Un ultimo miglio drammatico con, come possibile finale, il genocidio. E la notizia arrivata ieri circa il fatto che il governo etiope ha stabilito le condizioni per possibili colloqui di cessate il fuoco con i leader del TPLF, dopo giorni di sforzi diplomatici internazionali volti a fermare l’intensificarsi delle ostilità, è ancora da vedere se davvero è un segnale a favore di una soluzione politica o se è solo tattica di Abiy, magari per sfruttare il cessate il fuoco per guadagnare tempo per riorganizzarsi, riarmarsi e rafforzare le sue forze, come alcuni ipotizzano. Il portavoce del Ministero degli Esteri Dina Mufti ha detto ai giornalisti ieri che una delle condizioni per possibili colloqui -che ha sottolineato non sono stati concordati- sarebbe che il TPLF si ritiri dalle regioni di Amhara e Afar al confine con il Tigray. Più precisamente: «primo, ferma i tuoi attacchi.
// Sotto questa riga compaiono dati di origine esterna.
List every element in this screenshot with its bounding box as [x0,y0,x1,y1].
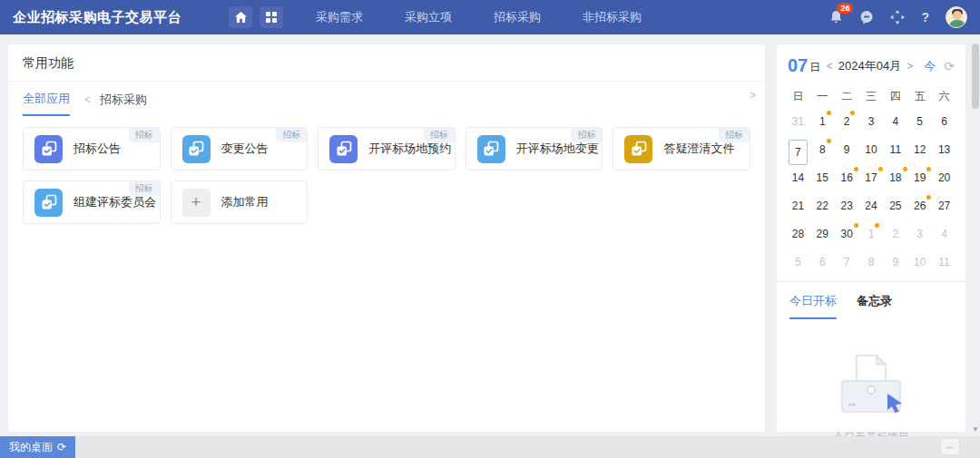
day-number: 27 [938,196,950,216]
calendar-day[interactable]: 7 [835,252,859,272]
tile-label: 开评标场地预约 [368,141,451,157]
tile-tag: 招标 [424,128,455,142]
nav-procurement-demand[interactable]: 采购需求 [316,9,363,25]
nav-procurement-project[interactable]: 采购立项 [405,9,452,25]
day-number: 10 [914,252,926,272]
user-avatar[interactable] [946,6,967,28]
home-button[interactable] [229,6,252,28]
scrollbar-thumb[interactable] [972,44,979,109]
chevron-up-icon: ︿ [946,441,955,453]
tab-category-bidding[interactable]: 招标采购 [100,92,147,115]
apps-grid-button[interactable] [260,6,283,28]
calendar-day[interactable]: 17 [859,168,884,188]
app-tile[interactable]: 招标 变更公告 [171,127,309,171]
tab-memo[interactable]: 备忘录 [857,293,892,319]
calendar-day[interactable]: 13 [932,140,956,160]
calendar-day[interactable]: 25 [883,196,907,216]
calendar-day[interactable]: 20 [932,168,956,188]
calendar-day[interactable]: 2 [835,112,859,132]
day-number: 4 [893,112,899,132]
calendar-day[interactable]: 1 [859,224,884,244]
calendar-day[interactable]: 3 [907,224,932,244]
calendar-day[interactable]: 10 [859,140,884,160]
weekday-label: 二 [835,85,859,110]
calendar-day[interactable]: 4 [932,224,956,244]
day-number: 13 [938,140,950,160]
add-common-tile[interactable]: + 添加常用 [171,180,309,224]
calendar-day[interactable]: 12 [907,140,932,160]
day-number: 11 [938,252,949,272]
calendar-day[interactable]: 30 [835,224,859,244]
day-number: 26 [914,196,926,216]
tab-today-bid-opening[interactable]: 今日开标 [789,293,837,319]
calendar-day[interactable]: 19 [907,168,932,188]
app-tile[interactable]: 招标 开评标场地预约 [318,127,456,171]
calendar-day[interactable]: 11 [883,140,907,160]
calendar-day[interactable]: 11 [932,252,956,272]
calendar-day[interactable]: 8 [859,252,884,272]
weekday-label: 六 [932,85,956,110]
calendar-day[interactable]: 9 [835,140,859,160]
day-number: 22 [817,196,828,216]
calendar-day[interactable]: 18 [883,168,907,188]
prev-month-button[interactable]: < [823,60,837,73]
next-month-button[interactable]: > [903,60,916,73]
calendar-day[interactable]: 31 [786,112,810,132]
calendar-day[interactable]: 28 [786,224,810,244]
calendar-day[interactable]: 8 [810,140,835,160]
calendar-day[interactable]: 26 [907,196,932,216]
plus-icon: + [182,189,211,217]
calendar-day[interactable]: 4 [883,112,907,132]
calendar-day[interactable]: 9 [883,252,907,272]
chevron-left-icon[interactable]: < [84,93,91,106]
app-tile[interactable]: 招标 开评标场地变更 [466,127,603,171]
calendar-day[interactable]: 24 [859,196,884,216]
notification-button[interactable]: 26 [829,10,843,24]
fullscreen-button[interactable] [890,10,905,24]
month-label[interactable]: 2024年04月 [838,58,901,74]
day-number: 3 [868,112,875,132]
today-button[interactable]: 今 [924,58,936,74]
calendar-day[interactable]: 5 [907,112,932,132]
my-desktop-button[interactable]: 我的桌面 ⟳ [0,436,75,458]
day-number: 2 [893,224,899,244]
calendar-day[interactable]: 3 [859,112,884,132]
tab-all-apps[interactable]: 全部应用 [23,91,70,116]
page-scrollbar[interactable] [972,40,979,436]
calendar-day[interactable]: 14 [786,168,810,188]
nav-non-bidding-procurement[interactable]: 非招标采购 [583,9,642,25]
tiles-grid: 招标 招标公告 招标 [8,116,765,235]
nav-bidding-procurement[interactable]: 招标采购 [494,9,541,25]
calendar-day[interactable]: 2 [883,224,907,244]
scrollbar-down-arrow[interactable]: ▼ [972,425,979,434]
calendar-day[interactable]: 1 [810,112,835,132]
calendar-day[interactable]: 6 [810,252,835,272]
refresh-icon: ⟳ [57,441,66,453]
calendar-day[interactable]: 10 [907,252,932,272]
calendar-day[interactable]: 21 [786,196,810,216]
app-tile[interactable]: 招标 招标公告 [23,127,161,171]
calendar-day[interactable]: 16 [835,168,859,188]
calendar-day[interactable]: 6 [932,112,956,132]
message-button[interactable] [859,10,874,24]
calendar-day[interactable]: 15 [810,168,835,188]
chevron-right-icon[interactable]: > [750,89,756,102]
app-tile[interactable]: 招标 答疑澄清文件 [612,127,750,171]
calendar-day[interactable]: 27 [932,196,956,216]
calendar-day[interactable]: 29 [810,224,835,244]
refresh-icon[interactable]: ⟳ [944,59,955,73]
app-tile[interactable]: 招标 组建评标委员会 [23,180,161,224]
tile-label: 变更公告 [221,141,269,157]
expand-arrows-icon [890,10,905,24]
calendar-day[interactable]: 5 [786,252,810,272]
collapse-button[interactable]: ︿ [940,438,960,455]
top-header: 企业招标采购电子交易平台 采购需求 采购立项 招标采购 非招标采购 26 [0,0,980,34]
calendar-day[interactable]: 23 [835,196,859,216]
bottom-tabs: 今日开标 备忘录 [786,282,956,319]
calendar-day[interactable]: 22 [810,196,835,216]
help-button[interactable]: ? [921,10,929,24]
day-number: 1 [819,112,826,132]
calendar-day-selected[interactable]: 7 [786,140,810,160]
weekday-label: 五 [907,85,932,110]
tile-label: 答疑澄清文件 [663,141,734,157]
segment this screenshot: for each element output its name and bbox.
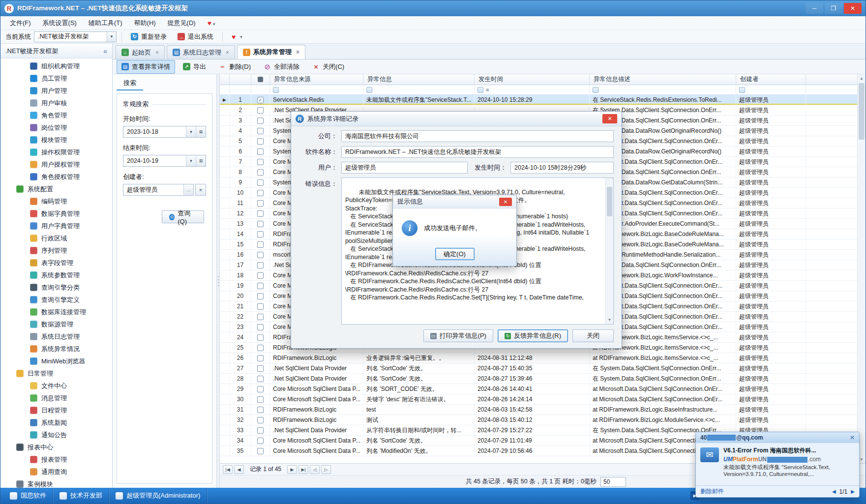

In secondo luogo, lascia le aree in cui sei entrato», appunto Amhara e Afar, «Terzo, riconoscere la legittimità di questo governo». Ha poi subito aggiunto: «non fraintendete, non è detto che sia stata presa la decisione di avviare negoziati». Condizioni dure e dettate ancora più duramente, specialmente se si considera il corollario del «non è detto che sia stata presa la decisione di avviare negoziati». Il portavoce del TPLF Getachew Reda aveva già detto chiaramente che ritirarsi da Amhara e Afar prima dell’inizio dei colloqui è «an absolute non-starter».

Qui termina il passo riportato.